Repeat the entries that follow verbatim, without any of their pictures.

──────── Available data

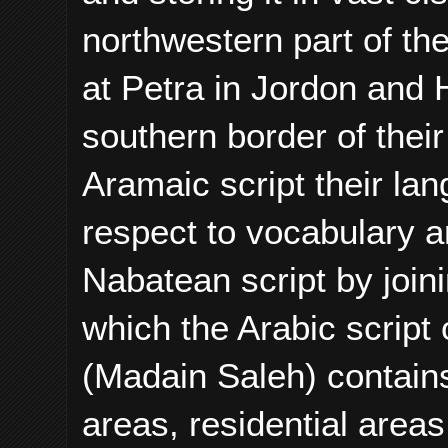
northwestern part of the
at Petra in Jordon and H
southern border of the
Aramaic script their la
respect to vocabulary 
Nabatean script by join
which the Arabic script
(Madain Saleh) contains
areas, residential area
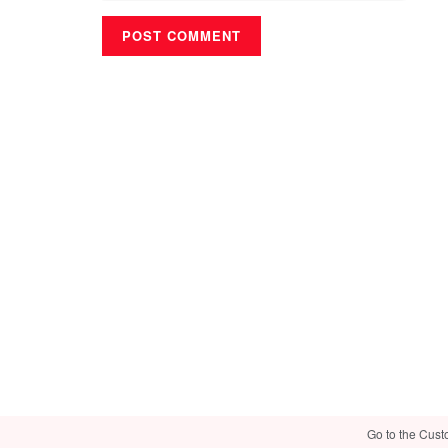
Go to the Cust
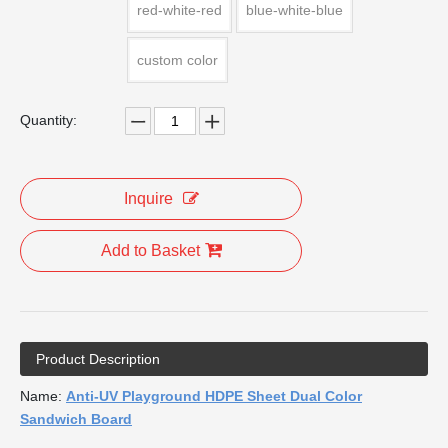
red-white-red
blue-white-blue
custom color
Quantity:
Inquire
Add to Basket
Product Description
Name:
Anti-UV Playground HDPE Sheet Dual Color
Sandwich Board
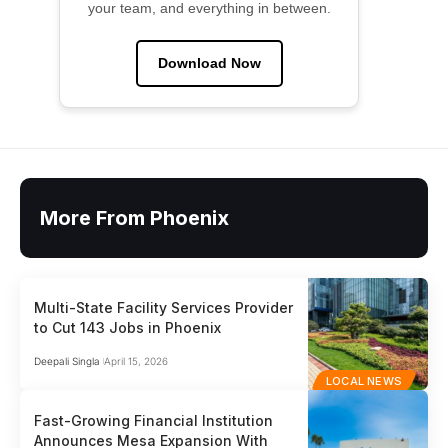
your team, and everything in between.
Download Now
More From Phoenix
Multi-State Facility Services Provider
to Cut 143 Jobs in Phoenix
Deepali Singla
April 15, 2026
LOCAL NEWS
Fast-Growing Financial Institution
Announces Mesa Expansion With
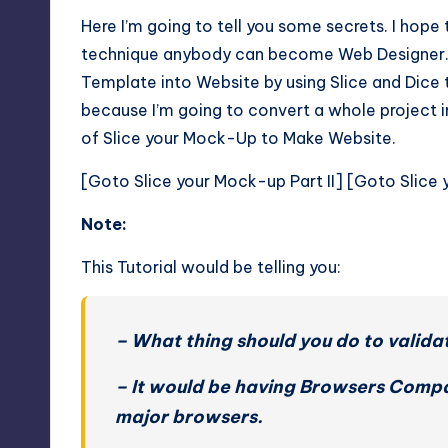
Here I’m going to tell you some secrets. I hope
technique anybody can become Web Designer. I
Template into Website by using Slice and Dice te
because I’m going to convert a whole project in
of Slice your Mock-Up to Make Website.
[
Goto Slice your Mock-up Part II
] [
Goto Slice 
Note:
This Tutorial would be telling you:
– What thing should you do to valida
– It would be having Browsers Compati
major browsers.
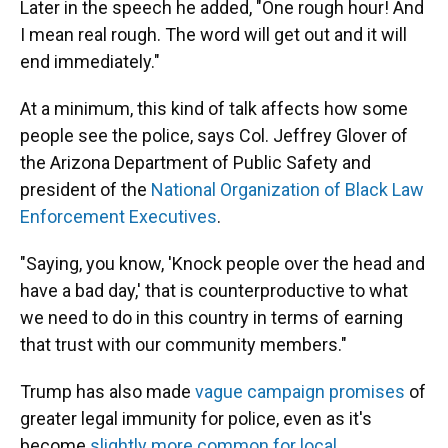
Later in the speech he added, "One rough hour! And
I mean real rough. The word will get out and it will
end immediately."
At a minimum, this kind of talk affects how some
people see the police, says Col. Jeffrey Glover of
the Arizona Department of Public Safety and
president of the
National Organization of Black Law
Enforcement Executives
.
"Saying, you know, 'Knock people over the head and
have a bad day,' that is counterproductive to what
we need to do in this country in terms of earning
that trust with our community members."
Trump has also made
vague campaign promises
of
greater legal immunity for police, even as it's
become
slightly more common for local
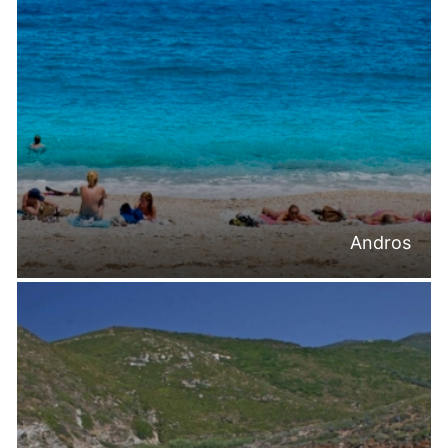
Andros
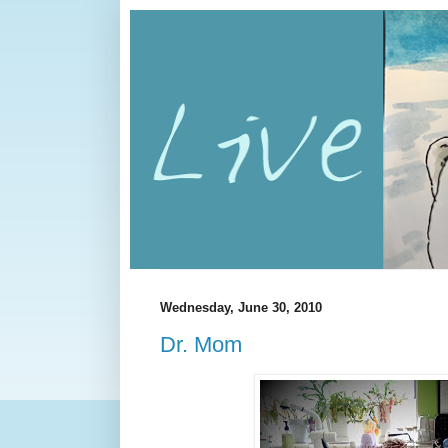
Wednesday, June 30, 2010
Dr. Mom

────────────────

### Output of the exercise
northwestern part of the
at Petra in Jordon and H
southern border of the
Aramaic script their la
respect to vocabulary 
Nabatean script by join
which the Arabic script
(Madain Saleh) contains
areas, residential area
Go to the Cust
red-white-red
blue-white-blue
custom color
Quantity:
Inquire
Add to Basket
Product Description
Name:
Anti-UV Playground HDPE Sheet Dual Color
Sandwich Board
your team, and everything in between.
Download Now
More From Phoenix
Multi-State Facility Services Provider
to Cut 143 Jobs in Phoenix
Deepali Singla
April 15, 2026
LOCAL NEWS
Fast-Growing Financial Institution
Announces Mesa Expansion With
Here I’m going to tell you some secrets. I hope
technique anybody can become Web Designer. I
Template into Website by using Slice and Dice te
because I’m going to convert a whole project in
of Slice your Mock-Up to Make Website.
[
Goto Slice your Mock-up Part II
] [
Goto Slice 
Note:
This Tutorial would be telling you:
– What thing should you do to valida
– It would be having Browsers Compati
major browsers.
Later in the speech he added, "One rough hour! And
I mean real rough. The word will get out and it will
end immediately."
At a minimum, this kind of talk affects how some
people see the police, says Col. Jeffrey Glover of
the Arizona Department of Public Safety and
president of the
National Organization of Black Law
Enforcement Executives
.
"Saying, you know, 'Knock people over the head and
have a bad day,' that is counterproductive to what
we need to do in this country in terms of earning
that trust with our community members."
Trump has also made
vague campaign promises
of
greater legal immunity for police, even as it's
become
slightly more common for local
Andros
Wednesday, June 30, 2010
Dr. Mom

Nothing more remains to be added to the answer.